=== Section Start ===
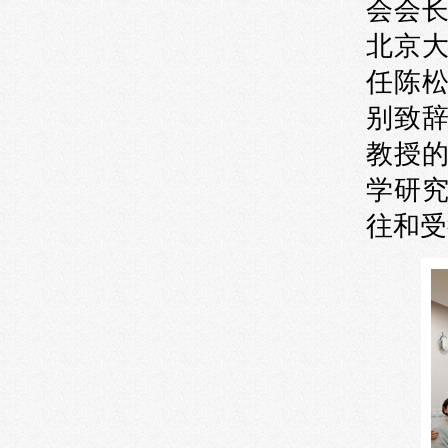
会会
北京
任陈
别致
教授
学研
往和受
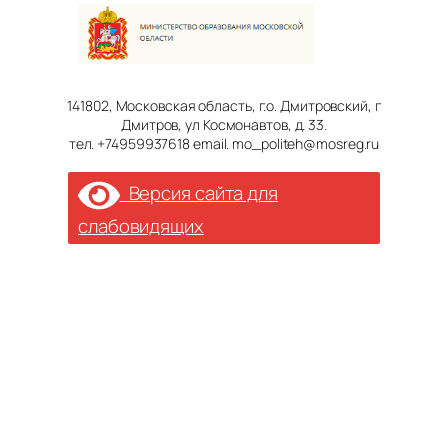
141802, Московская область, г.о. Дмитровский, г
Дмитров, ул Космонавтов, д. 33.
тел. +74959937618 email. mo_politeh@mosreg.ru
Версия сайта для
слабовидящих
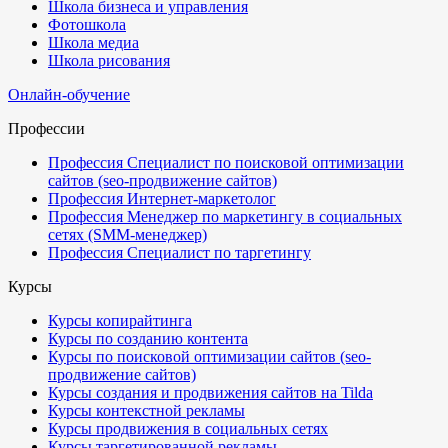
Школа бизнеса и управления
Фотошкола
Школа медиа
Школа рисования
Онлайн-обучение
Профессии
Профессия Специалист по поисковой оптимизации
сайтов (seo-продвижение сайтов)
Профессия Интернет-маркетолог
Профессия Менеджер по маркетингу в социальных
сетях (SMM-менеджер)
Профессия Специалист по таргетингу
Курсы
Курсы копирайтинга
Курсы по созданию контента
Курсы по поисковой оптимизации сайтов (seo-
продвижение сайтов)
Курсы создания и продвижения сайтов на Tilda
Курсы контекстной рекламы
Курсы продвижения в социальных сетях
Курсы таргетированной рекламы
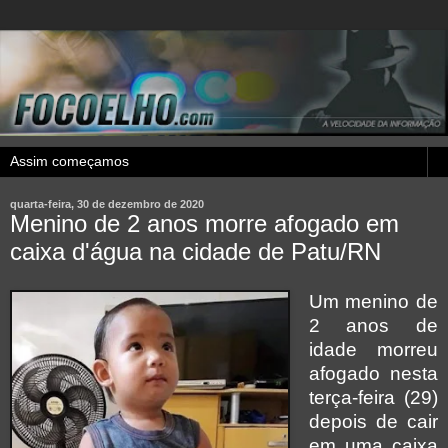
quarta-feira, 30 de dezembro de 2020
Menino de 2 anos morre afogado em
caixa d'água na cidade de Patu/RN
Um menino de
2 anos de
idade morreu
afogado nesta
terça-feira (29)
depois de cair
em uma caixa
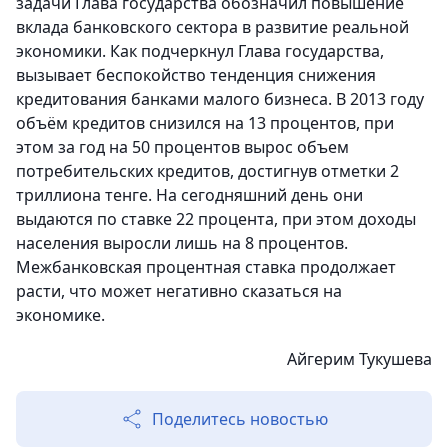
задачи Глава государства обозначил повышение
вклада банковского сектора в развитие реальной
экономики. Как подчеркнул Глава государства,
вызывает беспокойство тенденция снижения
кредитования банками малого бизнеса. В 2013 году
объём кредитов снизился на 13 процентов, при
этом за год на 50 процентов вырос объем
потребительских кредитов, достигнув отметки 2
триллиона тенге. На сегодняшний день они
выдаются по ставке 22 процента, при этом доходы
населения выросли лишь на 8 процентов.
Межбанковская процентная ставка продолжает
расти, что может негативно сказаться на
экономике.
Айгерим Тукушева
Поделитесь новостью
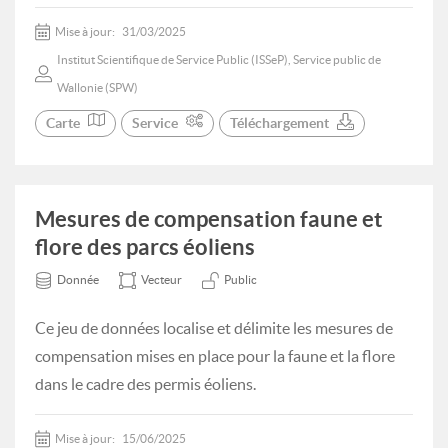
Mise à jour:
31/03/2025
Institut Scientifique de Service Public (ISSeP), Service public de
Wallonie (SPW)
Carte
Service
Téléchargement
Mesures de compensation faune et
flore des parcs éoliens
Donnée
Vecteur
Public
Ce jeu de données localise et délimite les mesures de
compensation mises en place pour la faune et la flore
dans le cadre des permis éoliens.
Mise à jour:
15/06/2025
=== Section End ===
What is needed is a word-for-word restatement of the entries, minus any pictures.

会会
北京
任陈
别致
教授
学研
往和受
141802, Московская область, г.о. Дмитровский, г
Дмитров, ул Космонавтов, д. 33.
тел. +74959937618 email. mo_politeh@mosreg.ru
Версия сайта для
слабовидящих
Школа бизнеса и управления
Фотошкола
Школа медиа
Школа рисования
Онлайн-обучение
Профессии
Профессия Специалист по поисковой оптимизации
сайтов (seo-продвижение сайтов)
Профессия Интернет-маркетолог
Профессия Менеджер по маркетингу в социальных
сетях (SMM-менеджер)
Профессия Специалист по таргетингу
Курсы
Курсы копирайтинга
Курсы по созданию контента
Курсы по поисковой оптимизации сайтов (seo-
продвижение сайтов)
Курсы создания и продвижения сайтов на Tilda
Курсы контекстной рекламы
Курсы продвижения в социальных сетях
Курсы таргетированной рекламы
quarta-feira, 30 de dezembro de 2020
Menino de 2 anos morre afogado em
caixa d'água na cidade de Patu/RN
Um menino de
2 anos de
idade morreu
afogado nesta
terça-feira (29)
depois de cair
em uma caixa
задачи Глава государства обозначил повышение
вклада банковского сектора в развитие реальной
экономики. Как подчеркнул Глава государства,
вызывает беспокойство тенденция снижения
кредитования банками малого бизнеса. В 2013 году
объём кредитов снизился на 13 процентов, при
этом за год на 50 процентов вырос объем
потребительских кредитов, достигнув отметки 2
триллиона тенге. На сегодняшний день они
выдаются по ставке 22 процента, при этом доходы
населения выросли лишь на 8 процентов.
Межбанковская процентная ставка продолжает
расти, что может негативно сказаться на
экономике.
Айгерим Тукушева
Поделитесь новостью
Mise à jour:
31/03/2025
Institut Scientifique de Service Public (ISSeP), Service public de
Wallonie (SPW)
Carte
Service
Téléchargement
Mesures de compensation faune et
flore des parcs éoliens
Donnée
Vecteur
Public
Ce jeu de données localise et délimite les mesures de
compensation mises en place pour la faune et la flore
dans le cadre des permis éoliens.
Mise à jour:
15/06/2025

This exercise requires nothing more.